By 7 a.m. we only had 1,000 more feet to climb—we had covered 80% of the ascent mileage, but still had 80% of the difficulty to go. It was getting riskier by the minute as the sun continued to rise.

We paused in the Devil’s Kitchen to assess. It was only early June and the creek below the snow was shockingly visible with only an ice bridge across the fumaroles. We consulted briefly with another seasoned mountaineer, a father leading his 15-year-old son’s first ascent as they roped up together as a precaution and then promptly set off. There wasn’t much time for deliberation—instead, we needed decisions. Do we keep trying or turn around?

After crossing the Hogsback, we paused at the top of Hot Rocks, looking down the scree field of exposed rock. This was the exact spot where a 64-year-old man died the previous weekend while descending. The circumstances of the 500-foot fall had not yet been publicly released when we climbed. Of the 15,000-20,000 who attempt to climb it, one or two people die on Mt. Hood each year, on average. This was the first death since 2018.  

This mixed extra fear into the excitement as we took the first steps up the crux of the Old Chute. We slowly progressed up the very steep incline following in others’ hardened bootsteps. Several small groups passed us and also returned from the summit to descend. Three skiers started descending above us and knocked small bits of snow debris down the face. We paused so we could communicate with them and assess safety. 

Looking up, I estimated 40 steps to the next traverse that led over the edge and toward the summit, just out of eyesight some 200 feet further up. I turned around and finally really looked down, surprised to see familiar-looking terrain, just like the double black diamond ski runs that scared me while alone, but which I willing followed my older siblings down when I was a kid. 

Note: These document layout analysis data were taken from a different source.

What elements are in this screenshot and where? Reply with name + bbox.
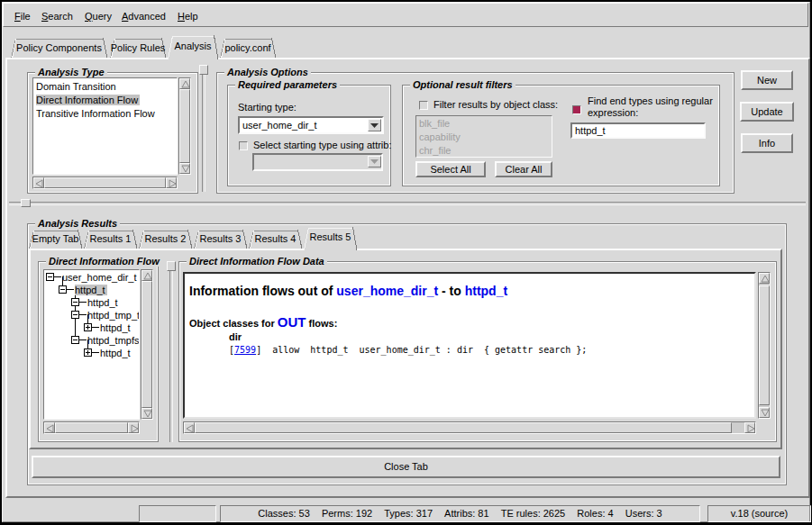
starting-type-label: Starting type:	[238, 102, 297, 113]
update-button[interactable]: Update	[740, 102, 794, 122]
results-sash-handle[interactable]	[167, 261, 176, 271]
flow-data-hscrollbar[interactable]	[183, 421, 756, 434]
regex-checkbox[interactable]	[572, 105, 581, 114]
tab-results-4[interactable]: Results 4	[249, 230, 302, 249]
menu-search[interactable]: Search	[41, 11, 73, 22]
list-item[interactable]: Direct Information Flow	[36, 94, 177, 107]
status-box-stats: Classes: 53 Perms: 192 Types: 317 Attrib…	[220, 505, 700, 522]
flow-heading: Information flows out of user_home_dir_t…	[189, 284, 507, 298]
regex-checkbox-label: Find end types using regular expression:	[588, 95, 713, 119]
menu-file[interactable]: File	[14, 11, 31, 22]
attrib-combobox	[252, 153, 383, 171]
tab-policy-conf[interactable]: policy.conf	[220, 38, 276, 59]
flow-tree-vscrollbar[interactable]	[141, 269, 153, 420]
list-item: capability	[419, 131, 552, 144]
flow-data-vscrollbar[interactable]	[758, 272, 771, 419]
tab-empty-tab[interactable]: Empty Tab	[29, 230, 82, 249]
stat-roles: Roles: 4	[577, 508, 613, 519]
filter-object-class-checkbox[interactable]	[419, 101, 428, 110]
apol-window: File Search Query Advanced Help Policy C…	[0, 0, 812, 525]
tab-analysis[interactable]: Analysis	[168, 35, 218, 59]
object-class-name: dir	[229, 331, 242, 342]
analysis-results-title: Analysis Results	[35, 218, 120, 229]
required-parameters-frame: Required parameters	[227, 85, 391, 186]
tab-policy-rules[interactable]: Policy Rules	[110, 38, 166, 59]
attrib-checkbox[interactable]	[239, 141, 248, 150]
tree-node[interactable]: httpd_tmpfs_t	[87, 335, 140, 346]
analysis-type-title: Analysis Type	[35, 67, 107, 77]
clear-all-button[interactable]: Clear All	[495, 161, 552, 177]
flow-tree[interactable]: user_home_dir_t httpd_t httpd_t httpd_tm…	[43, 269, 140, 420]
object-class-listbox: blk_file capability chr_file	[415, 115, 552, 158]
tree-expand-box[interactable]	[71, 311, 79, 319]
analysis-options-title: Analysis Options	[224, 67, 311, 77]
tree-node[interactable]: httpd_t	[87, 297, 118, 308]
tree-node[interactable]: httpd_t	[100, 322, 131, 333]
tree-expand-box[interactable]	[59, 285, 67, 294]
regex-entry[interactable]: httpd_t	[570, 122, 706, 139]
tree-expand-box[interactable]	[71, 298, 79, 306]
flow-data-text[interactable]: Information flows out of user_home_dir_t…	[183, 272, 756, 419]
menu-query[interactable]: Query	[85, 11, 112, 22]
tree-expand-box[interactable]	[84, 348, 92, 357]
list-item[interactable]: Domain Transition	[36, 80, 177, 94]
stat-te-rules: TE rules: 2625	[501, 508, 566, 519]
tree-node[interactable]: httpd_tmp_t	[87, 310, 140, 321]
rule-line: [7599] allow httpd_t user_home_dir_t : d…	[229, 345, 587, 355]
tab-policy-components[interactable]: Policy Components	[11, 38, 107, 59]
flow-tree-hscrollbar[interactable]	[43, 421, 140, 434]
tree-expand-box[interactable]	[46, 273, 54, 281]
results-sash-line[interactable]	[169, 271, 173, 442]
tree-node[interactable]: user_home_dir_t	[62, 272, 137, 283]
filter-object-class-label: Filter results by object class:	[433, 99, 558, 110]
flow-data-title: Direct Information Flow Data	[187, 256, 327, 267]
info-button[interactable]: Info	[741, 133, 793, 153]
tree-node[interactable]: httpd_t	[100, 348, 131, 358]
stat-classes: Classes: 53	[258, 508, 309, 519]
tab-results-3[interactable]: Results 3	[194, 230, 247, 249]
menu-advanced[interactable]: Advanced	[122, 11, 166, 22]
tree-expand-box[interactable]	[84, 323, 92, 331]
menu-help[interactable]: Help	[178, 11, 198, 22]
new-button[interactable]: New	[741, 70, 793, 90]
flow-tree-title: Direct Information Flow T	[46, 256, 160, 267]
hpane-sash-line[interactable]	[9, 202, 806, 205]
stat-perms: Perms: 192	[322, 508, 372, 519]
hpane-sash-handle[interactable]	[21, 199, 31, 207]
status-box-version: v.18 (source)	[707, 505, 811, 522]
optional-filters-title: Optional result filters	[410, 79, 515, 90]
pane-sash-handle[interactable]	[199, 65, 208, 75]
required-parameters-title: Required parameters	[235, 79, 340, 90]
analysis-type-hscrollbar[interactable]	[32, 177, 178, 189]
flow-subheading: Object classes for OUT flows:	[189, 314, 337, 330]
menu-bar: File Search Query Advanced Help	[3, 3, 808, 27]
analysis-type-listbox[interactable]: Domain Transition Direct Information Flo…	[32, 77, 178, 175]
list-item[interactable]: Transitive Information Flow	[36, 107, 177, 121]
tab-results-1[interactable]: Results 1	[84, 230, 137, 249]
select-all-button[interactable]: Select All	[415, 161, 486, 177]
list-item: chr_file	[419, 144, 552, 158]
stat-attribs: Attribs: 81	[444, 508, 489, 519]
close-tab-button[interactable]: Close Tab	[32, 456, 780, 478]
tree-expand-box[interactable]	[71, 336, 79, 344]
stat-types: Types: 317	[384, 508, 433, 519]
analysis-type-vscrollbar[interactable]	[178, 77, 191, 175]
rule-id-link[interactable]: 7599	[234, 345, 256, 355]
starting-type-dropdown-arrow[interactable]	[368, 119, 381, 131]
starting-type-combobox[interactable]: user_home_dir_t	[238, 116, 384, 134]
tab-results-5[interactable]: Results 5	[304, 227, 357, 250]
pane-sash-line[interactable]	[202, 75, 205, 192]
list-item: blk_file	[419, 117, 552, 131]
stat-users: Users: 3	[625, 508, 662, 519]
status-box-empty	[139, 505, 216, 522]
tab-results-2[interactable]: Results 2	[139, 230, 192, 249]
tree-node[interactable]: httpd_t	[75, 285, 107, 295]
attrib-checkbox-label: Select starting type using attrib:	[253, 140, 391, 150]
attrib-dropdown-arrow	[368, 156, 381, 167]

I heard one of the leaders make the call from below. We were turning around. The debris was the last straw. It was likely safe to proceed, but folks were done. I realized I could safely sit down, say a prayer of gratitude and take a few minutes to take it all in—not just the stunning blue sky view but everything that led up to that moment. Instead of disappointment, I felt fulfilled and capable. The dream came true. The goal was achieved. We gave it our all. So we weren’t at the tip-top, but we did climb a mountain together! 

Sitting around the Timberline Lodge parking lot afterward our team shared salty snacks while celebrating and debriefing. Not only the climb, but everything we’d learned together—that climb, in the program, and during the pandemic. Could we do it? Heck yeah. And we would. Another day. This was just the beginning.